PATIENCE WHEATCROFT: The human factor - In a battle for supremacy such as that between Pinault and Arnault for Gucci, business economics may be subsumed by the wish to come out on top

PATIENCE WHEATCROFT: The human factor - In a battle for supremacy such as that between Pinault and Arnault for Gucci, business economics may be subsumed by the wish to come out on top - Gucci has been resurrected as a highly desirable brand. Fashionistas

by PATIENCE WHEATCROFT, business and City editor of The Times
Last Updated: 31 Aug 2010

Gucci has been resurrected as a highly desirable brand. Fashionistas would risk breaking their nails to grab the latest handbag or boot-cut trousers from the Italian fashion house. But that does not explain why two apparently sophisticated Frenchmen have been scrapping for more than two years over the Gucci prize.

There is far more at stake in the battle between Francois Pinault and Bernard Arnault than business ownership. They have become fierce personal rivals. The danger is that, in a battle for supremacy such as this, business economics may be subsumed by the wish to come out on top. And if success is bought at too high a price, the victor may soon tumble.

Rarely is there such an epic fight as that between Arnault and Pinault, who are vying for the title of France's richest man. But even on a lesser scale, business rivalries that become personal can also become dangerous for the shareholders who, all too often, are providing the funding for the gladiators.

Investors in the British company Tomkins may recognise the syndrome.
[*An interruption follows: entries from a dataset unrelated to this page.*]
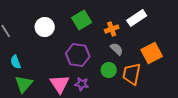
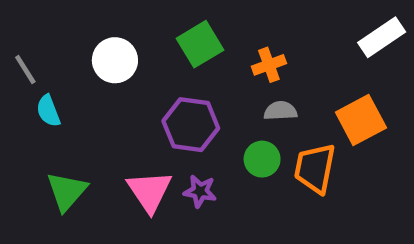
white rectangle: (137, 18) -> (382, 37), moved
gray semicircle: (117, 49) -> (280, 111), turned -48
cyan semicircle: (16, 62) -> (48, 111), moved

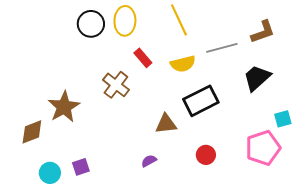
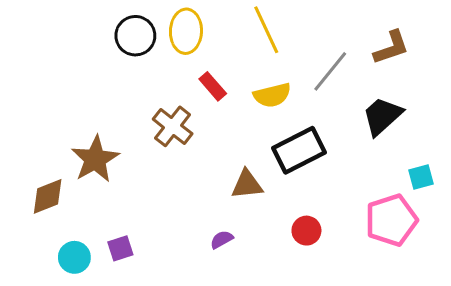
gray line: (222, 48) -> (330, 71), turned -36

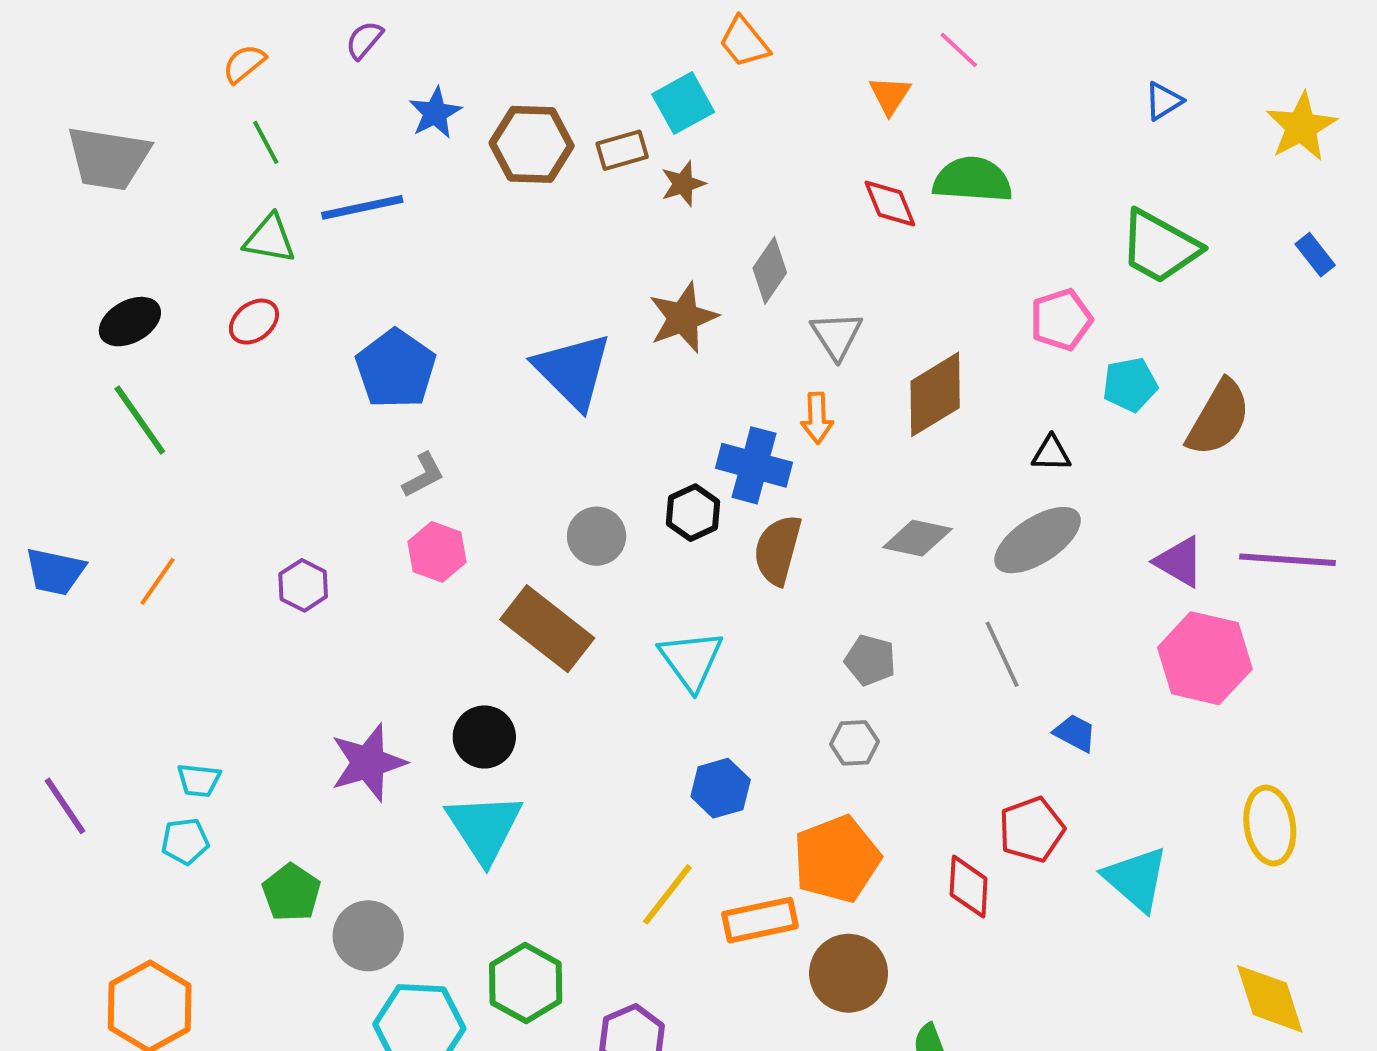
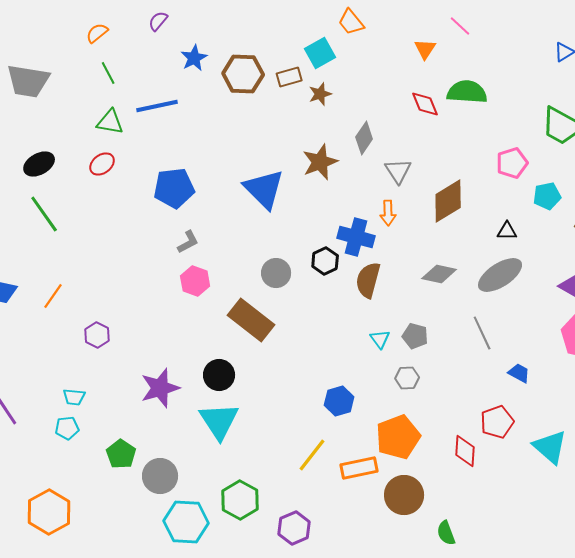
blue pentagon: (396, 369) -> (174, 188), turned 30
purple hexagon: (303, 585) -> (97, 335), moved
cyan triangle: (691, 660) -> (380, 339), moved, size x0.6

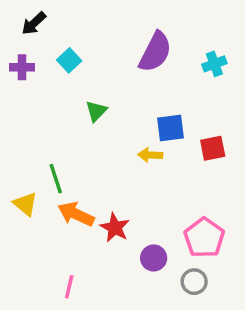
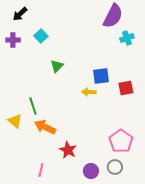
purple semicircle: (155, 52) -> (113, 16), moved
red star: (115, 228) -> (68, 150), moved
purple circle: (154, 258) -> (91, 171), moved

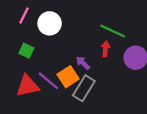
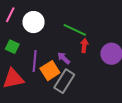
green line: (113, 31) -> (75, 30), moved
purple line: (48, 81) -> (35, 61), moved, turned 55

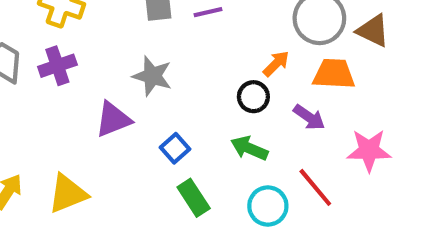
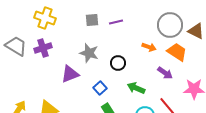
orange arrow: (276, 64) -> (149, 47), turned 64
orange trapezoid: (334, 74) -> (177, 52), turned 30
black circle: (253, 97) -> (118, 63), moved

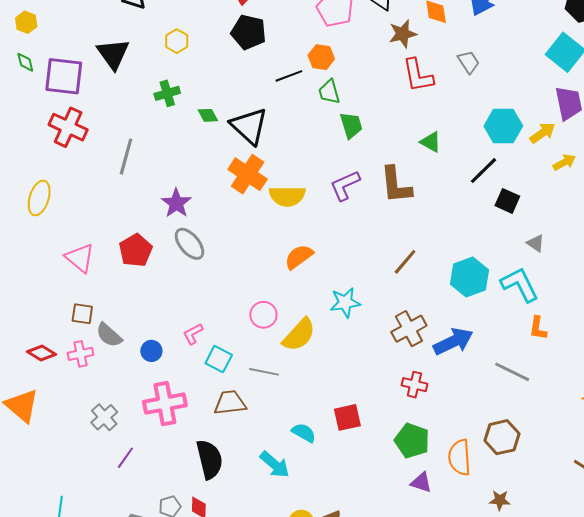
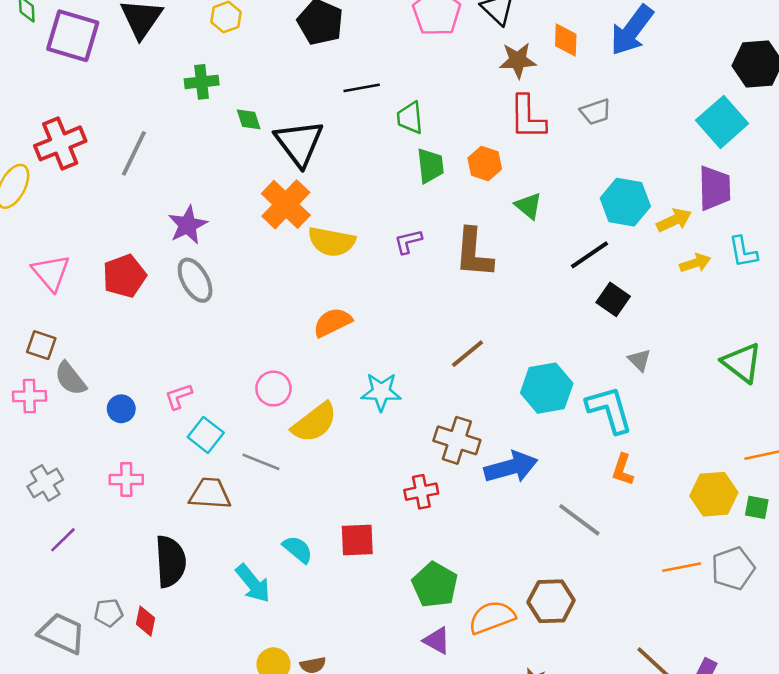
orange hexagon: (321, 57) -> (485, 164), moved
gray trapezoid: (468, 62) -> (596, 112), turned 95
red cross: (68, 127) -> (60, 143), moved, turned 33
purple L-shape: (345, 185) -> (408, 242), size x0.7
brown cross: (409, 329) -> (457, 440), turned 36
red cross: (414, 385) -> (421, 492), moved, turned -35
pink cross: (165, 404) -> (126, 480), size x0.6
orange semicircle: (460, 457) -> (492, 617), turned 63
Greg Hutchings had learned his skills as a corporate gun-slinger working for Lord Hanson. When he left and set about turning Tomkins into a conglomerate on the Hanson scale, one could sense the wish to show his old master that he was now his equal. Hutchings' background is very different from Hanson's, whose family business had provided him with a comfortable cushion from which to build his empire. The chip on his shoulder was sharp enough to scratch anyone who questioned his strategy.

Ranks Hovis McDougall was not an obvious must-have for Tomkins, with its engineering and guns interests. Yet Tomkins joined Hanson in the fight to buy it. Eventually, victory went to Hutchings, but he is still paying the price, for, in his determination to outbid his former boss, he paid too much for RHM and the deal dogged his share price ever after.
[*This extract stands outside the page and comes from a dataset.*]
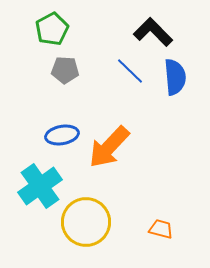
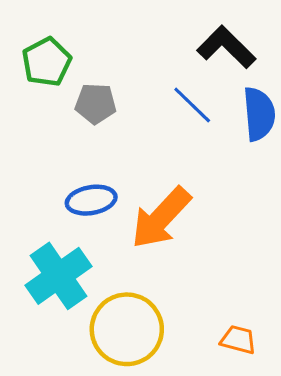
green pentagon: (52, 29) -> (47, 62), moved

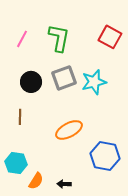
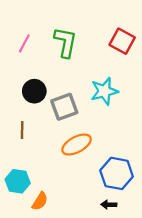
gray square: (64, 78) -> (64, 107), moved
black arrow: (64, 184) -> (109, 205), moved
Had he not been so intent on gaining RHM, his idiosyncratic approach to corporate governance might not have attracted the hostility that led to his departure from Tomkins.

When a corporate bid battle is waging, it often risks becoming a personal tussle between the protagonists. This seemed to be the case during last year's fight for National Westminster Bank. Perhaps it was inevitable, given that the contenders were Scotland's two major banks. (Investors were so fed up with NatWest's performance that they weren't prepared to countenance the bank holding onto its independence, despite Sir David Rowlands' new management team. No matter how persuasive his arguments, the message from major shareholders was that NatWest did not deserve to survive. Irrational, perhaps. Surprising how often emotion intrudes on investment decisions.)

So Bank of Scotland's Peter Burt found himself pitched directly against Royal Bank of Scotland's Sir George Mathewson - not a particularly edifying spectacle. Briefings against each other's strategies verged on viciousness as the price went up, but it was Royal Bank that won NatWest.

Burt is far from relaxed about his defeat. Intent on proving that he is not a loser, he has turned his attentions to Abbey National, only to find Lloyds TSB trying to knock him out of the ring. Should he lose again, investors will watch carefully to ensure that the need to prove himself does not lead Burt, and BoS, into a dangerous display of corporate machismo.

It could not, however, come near to the extraordinary competition between Arnault and Pinault. Arnault came from a moneyed background and enjoyed the best education France can provide; Pinault boasts that he is a woodcutter's son and has no qualifications. Until less than a decade ago, they appeared content to build their own businesses with admiring glances towards each other. But then they got a taste for luxury brands and, like a Bond Street shopaholic, wanted the best for themselves.

Arnault was first into the sector and had already acquired Louis Vuitton, Moet Hennessy and Dior, among others, before Francois Pinault decided to add something a little more up-market to his chains of supermarkets, Printemps department stores and La Redoute mail order. What better way to start than with Chateau Latour? That purchase in 1993 seems to have signalled the start of the rivalry.

The nature of the battle was apparent when Pinault bought the Christie's auction house in 1998. By the following year, Arnault was the owner of rival Phillips. In the couture world, Arnault is way ahead, with names like Christian Lacroix and Givenchy, but he cannot countenance losing Gucci to Pinault. Management time, shareholders' cash and batteries of lawyers have been thrown at the case.

There is more at stake than profit: this is personal.